Assignment: Would you show every line from the records that holds "thực"?

*** Opening of Source data ***

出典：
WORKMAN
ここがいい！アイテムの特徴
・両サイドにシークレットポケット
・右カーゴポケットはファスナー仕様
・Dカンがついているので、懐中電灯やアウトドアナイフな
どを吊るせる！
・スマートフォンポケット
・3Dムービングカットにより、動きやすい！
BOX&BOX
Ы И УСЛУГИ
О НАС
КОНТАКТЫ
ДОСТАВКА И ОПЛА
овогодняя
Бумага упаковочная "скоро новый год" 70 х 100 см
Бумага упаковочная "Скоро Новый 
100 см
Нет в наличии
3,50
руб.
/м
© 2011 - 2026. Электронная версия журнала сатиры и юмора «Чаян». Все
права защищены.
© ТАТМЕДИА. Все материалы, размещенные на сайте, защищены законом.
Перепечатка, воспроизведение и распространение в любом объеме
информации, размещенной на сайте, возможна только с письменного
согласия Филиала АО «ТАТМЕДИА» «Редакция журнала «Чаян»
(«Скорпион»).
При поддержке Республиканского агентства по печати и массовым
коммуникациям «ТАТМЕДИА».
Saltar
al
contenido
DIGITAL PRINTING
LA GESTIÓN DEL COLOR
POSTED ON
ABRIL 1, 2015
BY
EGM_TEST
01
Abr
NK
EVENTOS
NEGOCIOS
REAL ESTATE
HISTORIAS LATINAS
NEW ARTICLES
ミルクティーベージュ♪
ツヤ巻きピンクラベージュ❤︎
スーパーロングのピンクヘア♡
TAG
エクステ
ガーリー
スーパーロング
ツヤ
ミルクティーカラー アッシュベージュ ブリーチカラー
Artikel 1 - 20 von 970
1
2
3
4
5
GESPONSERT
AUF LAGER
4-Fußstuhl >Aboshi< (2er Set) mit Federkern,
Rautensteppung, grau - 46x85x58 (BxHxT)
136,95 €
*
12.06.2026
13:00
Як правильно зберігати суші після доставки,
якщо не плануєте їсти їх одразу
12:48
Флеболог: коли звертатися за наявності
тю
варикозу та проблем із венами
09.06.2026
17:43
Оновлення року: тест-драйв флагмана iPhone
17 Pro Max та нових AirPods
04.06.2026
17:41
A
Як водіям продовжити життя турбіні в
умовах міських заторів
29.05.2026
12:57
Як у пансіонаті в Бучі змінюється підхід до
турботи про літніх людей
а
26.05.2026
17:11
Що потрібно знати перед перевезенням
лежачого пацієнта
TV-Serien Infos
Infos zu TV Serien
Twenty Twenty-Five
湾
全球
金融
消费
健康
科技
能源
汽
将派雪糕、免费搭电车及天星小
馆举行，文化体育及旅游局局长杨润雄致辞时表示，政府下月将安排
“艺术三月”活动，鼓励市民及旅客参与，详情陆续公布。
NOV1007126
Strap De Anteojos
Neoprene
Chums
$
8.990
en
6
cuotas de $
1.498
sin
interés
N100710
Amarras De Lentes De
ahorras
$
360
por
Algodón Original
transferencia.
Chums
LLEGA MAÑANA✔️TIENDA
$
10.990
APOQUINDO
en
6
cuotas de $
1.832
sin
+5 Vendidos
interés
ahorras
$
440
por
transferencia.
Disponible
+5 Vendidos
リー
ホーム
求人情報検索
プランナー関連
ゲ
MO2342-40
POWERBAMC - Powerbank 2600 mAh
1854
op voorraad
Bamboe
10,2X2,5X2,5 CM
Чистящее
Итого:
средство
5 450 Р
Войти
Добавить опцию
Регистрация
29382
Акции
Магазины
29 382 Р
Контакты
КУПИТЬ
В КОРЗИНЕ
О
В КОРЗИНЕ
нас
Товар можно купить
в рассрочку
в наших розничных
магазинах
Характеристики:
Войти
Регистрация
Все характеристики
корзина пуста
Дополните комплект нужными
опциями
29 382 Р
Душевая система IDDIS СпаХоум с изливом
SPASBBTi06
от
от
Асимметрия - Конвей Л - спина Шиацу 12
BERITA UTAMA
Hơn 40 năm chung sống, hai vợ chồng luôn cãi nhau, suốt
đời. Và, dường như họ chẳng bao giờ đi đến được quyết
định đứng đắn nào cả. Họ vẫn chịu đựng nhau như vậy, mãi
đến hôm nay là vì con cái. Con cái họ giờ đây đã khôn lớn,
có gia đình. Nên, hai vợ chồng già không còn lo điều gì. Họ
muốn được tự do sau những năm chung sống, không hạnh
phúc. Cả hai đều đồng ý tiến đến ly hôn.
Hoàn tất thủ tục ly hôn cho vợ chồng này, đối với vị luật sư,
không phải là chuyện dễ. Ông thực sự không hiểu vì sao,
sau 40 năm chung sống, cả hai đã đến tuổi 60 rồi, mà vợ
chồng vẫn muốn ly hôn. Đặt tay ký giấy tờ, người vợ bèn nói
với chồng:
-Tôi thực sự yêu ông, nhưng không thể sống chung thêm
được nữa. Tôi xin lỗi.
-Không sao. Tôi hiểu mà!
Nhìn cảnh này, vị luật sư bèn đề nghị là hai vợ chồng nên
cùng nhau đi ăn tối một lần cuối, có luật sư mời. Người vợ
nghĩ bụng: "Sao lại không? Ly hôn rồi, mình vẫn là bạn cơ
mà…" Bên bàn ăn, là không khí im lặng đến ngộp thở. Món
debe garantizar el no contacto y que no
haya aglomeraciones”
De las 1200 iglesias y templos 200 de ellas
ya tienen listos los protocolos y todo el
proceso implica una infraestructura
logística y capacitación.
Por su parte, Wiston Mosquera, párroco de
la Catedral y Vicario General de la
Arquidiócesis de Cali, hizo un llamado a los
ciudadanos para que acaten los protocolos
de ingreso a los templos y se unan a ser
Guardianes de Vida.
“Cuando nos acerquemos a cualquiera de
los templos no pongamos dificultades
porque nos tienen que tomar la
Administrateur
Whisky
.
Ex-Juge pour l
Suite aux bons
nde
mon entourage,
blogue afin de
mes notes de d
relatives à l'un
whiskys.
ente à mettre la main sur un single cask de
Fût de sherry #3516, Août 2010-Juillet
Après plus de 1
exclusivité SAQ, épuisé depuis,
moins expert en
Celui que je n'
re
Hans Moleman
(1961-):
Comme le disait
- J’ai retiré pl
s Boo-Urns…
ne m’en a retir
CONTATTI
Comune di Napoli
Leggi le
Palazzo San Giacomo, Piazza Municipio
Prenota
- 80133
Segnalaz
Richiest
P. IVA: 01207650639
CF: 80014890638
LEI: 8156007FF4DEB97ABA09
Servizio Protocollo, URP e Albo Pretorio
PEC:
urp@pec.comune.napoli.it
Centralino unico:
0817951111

*** Close of Source data ***

Solution for this exercise:
không phải là chuyện dễ. Ông thực sự không hiểu vì sao,
-Tôi thực sự yêu ông, nhưng không thể sống chung thêm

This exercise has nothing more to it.